As an EAW, nothing imbues you with cynicism-tinged street cred like the adoption of mildly conservative ideas. You will, of course, retain some of your idealism and belief in humanity, but it will now be informed by a hard-nosed pragmatism borne of your years of experience. Yours will be a strategic idealism that grants you immense field cred. You will thus become a romantic figure, disappointed by the shortcomings of human beings, but striving on in your world-saving mission in spite of it all.
Such a rightward evolution may arise from a disillusion with local people and/or the international development scene: “Aid money has only bred laziness and corruption here in Sierra Leone. What this country really needs is foreign-owned textile factories.”
Or you may undergo an extreme, unquestioning internalization of local values: “Suffocating women in burqas and social censure is a way of protecting them. It’s much better than the lurid objectification of women we label as freedom in the West.” or “Universal formal education is a silly Western imposition. The widespread child labor in India is an integral part of the country’s culture.”
A turn to the right can even come from observations with a strand of objective truth and cutting insight: “Sure, the Duvaliers created a reign of terror, but Haiti was a much more prosperous, functional country under their watch.”
Issues of sovereignty and Third-World solidarity are also good motivators: “China is doing the right thing by pursuing their interests through alliances with resource-rich dictatorships. They’re honest about their goals, unlike the hypocritical Western countries who wring their hands about human rights even as they exclude up-and-coming countries from the established oil fields.” Or “The Amazon is Brazil’s to do with as it pleases. Europe and the US cut down their forests to develop their economies, so Brazil should be free to do the same.”
Whatever the cause of your flirtations with reactionary thinking, you are demonstrating an admirable capacity to go outside the box and challenge the progressive mores of your EAW colleagues.
Care must be taken, however, to nuance your stances so as to separate them from First-World-based talking heads like Paul “Sweatshops for Haiti” Collier or Bill “Hook African Farmers on Imported Fertilizer” Gates. These ideologues are ignorant of the realities on the ground, unlike you, and consequently paint with excessively broad brush strokes.
Your newfound conservatism should not take on tones of cultural or racial superiority, lest you be confused with a rigid-thinking new arrival, or worse yet, an Evangelical missionary. It must be clear that your cynicism is an evolution beyond the normal EAW’s natural liberal leanings, not merely an unconsidered initial state.
To help you along your ideological transition, it is useful to have an authentic local friend to provide moral support and credibility to your conservative ideas. Usually this friend will belong to an important family whose economic and political fortune has been made precisely by advancing the exploitative, oppressive agenda he is now helping you to understand.

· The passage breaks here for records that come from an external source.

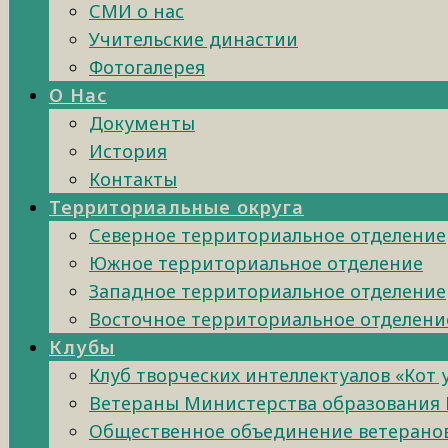
СМИ о нас
Учительские династии
Фотогалерея
О Нас
Документы
История
Контакты
Территориальные округа
Северное территориальное отделение
Южное территориальное отделение
Западное территориальное отделение
Восточное территориальное отделени
Клубы
Клуб творческих интеллектуалов «Кот
Ветераны Министерства образования 
Общественное объединение ветеранов 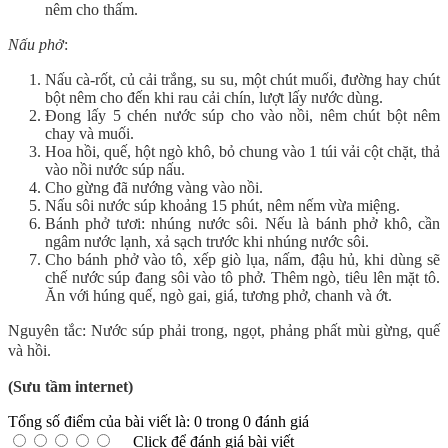
nêm cho thấm.
Nấu phở
:
Nấu cà-rốt, củ cải trắng, su su, một chút muối, đường hay chút
bột nêm cho đến khi rau cải chín, lượt lấy nước dùng.
Đong lấy 5 chén nước súp cho vào nồi, nêm chút bột nêm
chay và muối.
Hoa hồi, quế, hột ngò khô, bỏ chung vào 1 túi vải cột chặt, thả
vào nồi nước súp nấu.
Cho gừng đã nướng vàng vào nồi.
Nấu sôi nước súp khoảng 15 phút, nêm nếm vừa miệng.
Bánh phở tươi: nhúng nước sôi. Nếu là bánh phở khô, cần
ngâm nước lạnh, xả sạch trước khi nhúng nước sôi.
Cho bánh phở vào tô, xếp giò lụa, nấm, đậu hủ, khi dùng sẽ
chế nước súp đang sôi vào tô phở. Thêm ngò, tiêu lên mặt tô.
Ăn với húng quế, ngò gai, giá, tương phở, chanh và ớt.
Nguyên tắc: Nước súp phải trong, ngọt, phảng phất mùi gừng, quế
và hồi.
(Sưu tầm internet)
Tổng số điểm của bài viết là: 0 trong 0 đánh giá
Click để đánh giá bài viết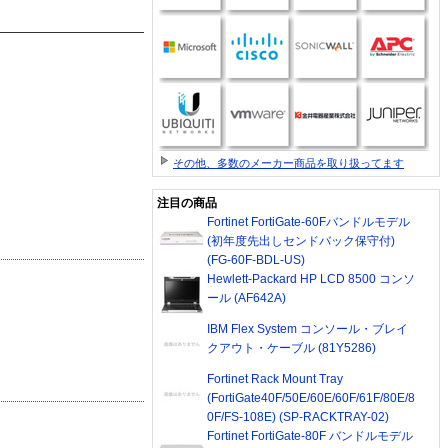
その他、多数のメーカー商品を取り扱ってます
注目の商品
Fortinet FortiGate-60Fバンドルモデル
(初年度先出しセンドバック保守付)
(FG-60F-BDL-US)
Hewlett-Packard HP LCD 8500 コンソ
ール (AF642A)
IBM Flex System コンソール・ブレイ
クアウト・ケーブル (81Y5286)
Fortinet Rack Mount Tray
(FortiGate40F/50E/60E/60F/61F/80E/8
0F/FS-108E) (SP-RACKTRAY-02)
Fortinet FortiGate-80F バンドルモデル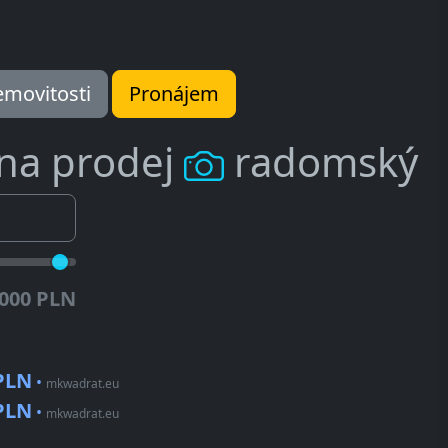
movitosti
Pronájem
 na prodej
radomský
.000 PLN
 PLN
•
mkwadrat.eu
 PLN
•
mkwadrat.eu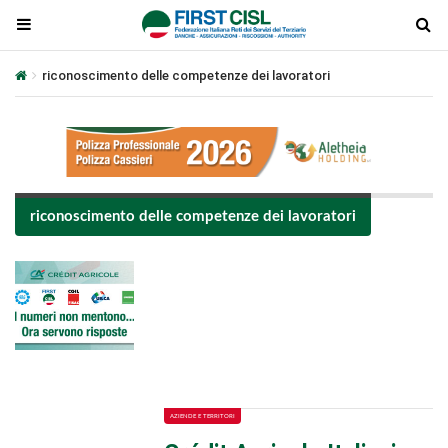
riconoscimento delle competenze dei lavoratori
riconoscimento delle competenze dei lavoratori
Plays
:
-
-:-
0:00
1x
-
AZIENDE E TERRITORI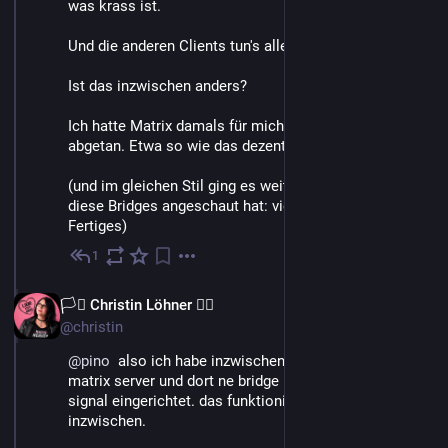
was krass ist.
Und die anderen Clients tun's alle nicht.
Ist das inzwischen anders?
Ich hatte Matrix damals für mich als Vaporware 
abgetan. Etwa so wie das dezentrale Bluesky... :D
(und im gleichen Stil ging es weiter, wenn man sich 
diese Bridges angeschaut hat: viel versprochen, nix 
Fertiges)
1
18. Mai
DE
🏳️‍⚧️ Christin Löhner 🏳️‍🌈
@christin
@
pino
  also ich habe inzwischen meinen eigenen 
matrix server und dort ne bridge nach whatsapp und 
signal eingerichtet. das funktioniert recht gut 
inzwischen.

Can I add to this list: being against the International Criminal Court as it’s just an idealised, Western institution which only makes things worse for local people – “sure, Al Bashir is an evil despot but he let NGOs work until the western bureacrats waded in”
Love this. It’s just perfect!
How is this right-leaning? E.g. cultural relativism can be seen throughout the spectrum of political right-to-leftness and using third-world solidarity as an argument is originally a left-wing concept.
(And to be clear: I am saying this as a lefty.)
That’s why it’s so funny–cultural relativism and solidarity arising from progressive values can lead one to accept or even support reactionary values in other cultural contexts.
Best. Example. Ever. http://www.globaldashboard.org/2012/01/17/piracy-the-new-aid/
This is an excellent article…particularly as I found myself discussing (and agreeing) how “the International Criminal Court is just an idealised, Western institution which only makes things worse for local people” with some African colleagues the other day. Not to say this point of view is wrong, or right, but the article is a good wake-up call for me to keep thinking outside the box, both the EAW box and the pure local context box… Thanks.